The European Commission’s new AccelerateEU package supports a target of 200 GW of battery storage by 2030, but SolarPower Europe says the plan still lacks the dedicated financing mechanism needed to translate that ambition into implementation.
SolarPower Europe says the block would still only reach around 160 GW in 2030 under the medium scenario, falling short of the target even after a sixfold increase from the installed 77 GWh at the end of 2024.
“No, we need a separate instrument, funded by ETS revenues that are part of the ETS revision in July,” said Dries Acke, deputy CEO of SolarPower Europe, when asked whether AccelerateEU can close the funding gap identified by the association.
SPE is calling for part of the European Commission’s proposed €30 billion ($35.1 billion) ETS Investment Booster – a fund financed by around 400 million EU ETS allowances – to be spent on an EU-wide auction for battery storage and non-fossil flexibility.
The European Commission’s communication, published this week, sets a target to expand storage capacity in the EU from 55 GW today to 200 GW by 2030, describing batteries as playing “an important role” in that growth.
It proposes a Clean Energy Investment Summit, focused on storage, among other things, and general support from the European Investment Bank.

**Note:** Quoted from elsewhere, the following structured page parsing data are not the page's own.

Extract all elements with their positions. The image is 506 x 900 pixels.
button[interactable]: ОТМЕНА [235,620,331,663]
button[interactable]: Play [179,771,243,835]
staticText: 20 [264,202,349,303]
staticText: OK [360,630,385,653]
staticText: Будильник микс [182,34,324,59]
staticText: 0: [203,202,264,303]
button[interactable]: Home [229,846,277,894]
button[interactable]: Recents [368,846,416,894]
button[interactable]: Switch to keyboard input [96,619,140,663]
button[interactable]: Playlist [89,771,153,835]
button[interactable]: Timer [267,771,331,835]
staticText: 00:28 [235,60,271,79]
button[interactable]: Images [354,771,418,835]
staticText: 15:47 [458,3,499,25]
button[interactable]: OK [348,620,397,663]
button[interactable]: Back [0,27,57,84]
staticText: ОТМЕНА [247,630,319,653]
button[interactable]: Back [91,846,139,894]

It contains no specific procurement mechanism, no auction framework and no mandatory obligation for Member States for the deployment of storage.
The lack of obligations at national level is the structural gap that SPE identifies. Flexibility support schemes for non-fossil generation exist in the design of the EU electricity market, but Member States are allowed rather than obliged to create them.

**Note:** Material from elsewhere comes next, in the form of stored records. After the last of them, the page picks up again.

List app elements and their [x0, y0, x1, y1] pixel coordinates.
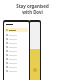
button[interactable] [6, 58, 27, 60]
button[interactable] [5, 28, 28, 32]
staticText: with Dovi [22, 9, 43, 15]
button[interactable] [6, 38, 27, 40]
button[interactable] [6, 34, 27, 36]
button[interactable] [6, 54, 27, 56]
button[interactable] [6, 70, 27, 72]
staticText: Stay organised [16, 3, 49, 9]
button[interactable] [6, 50, 27, 52]
button[interactable] [6, 46, 27, 48]
button[interactable] [6, 62, 27, 64]
button[interactable] [6, 66, 27, 68]
button[interactable] [6, 42, 27, 44]
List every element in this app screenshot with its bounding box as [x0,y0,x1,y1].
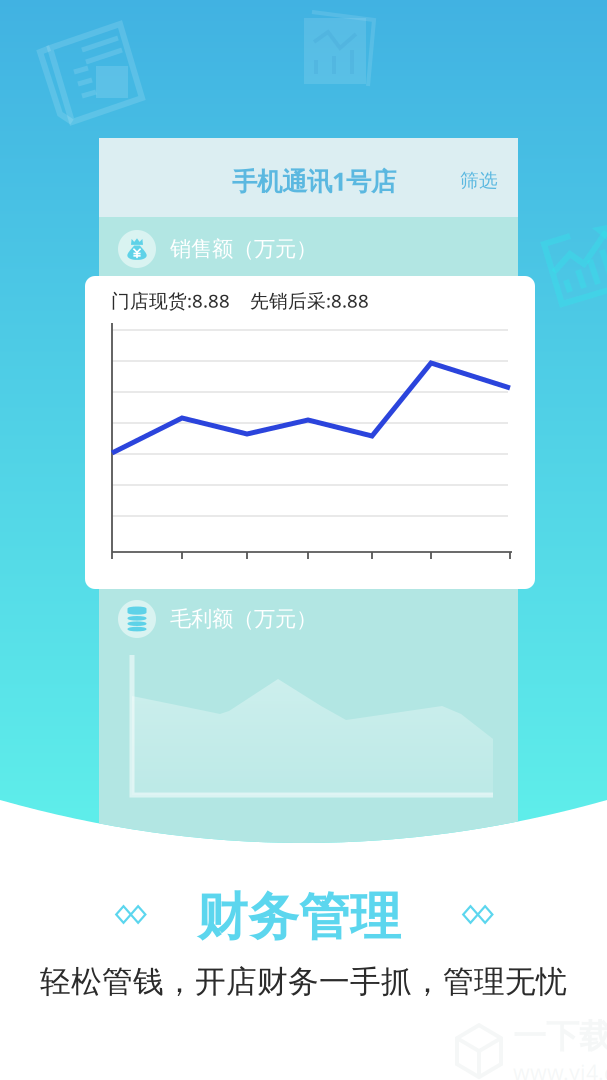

Data from SolarPower Europe shows that in 2025, only 11 out of 27 Member States had active battery energy storage support programs, amounting to almost 70 GWh allocated through at least five different financing instruments: recovery and resilience plans, modernization funds, regional development funds and national innovation tenders. Sixteen Member States had no active scheme.
The largest volumes were allocated in Poland, which allocated 14.5 GWh through its Recovery and Resilience Plan, Bulgaria with 13.7 GWh through the Modernization Fund, and Italy with 10 GWh through its MACSE mechanism. Germany, despite being Europe’s largest economy, has allocated around 1 GWh through innovation tenders.
From 2024 to 2026, SolarPower Europe will do that repeated call For a much larger battery fleet, steady evidence of accelerated deployment of storage in the EU, and the European Commission’s AccelerateEU initiative, together point to a shift from simply locating the storage gap to treating flexibility as a central part of Europe’s energy security strategy.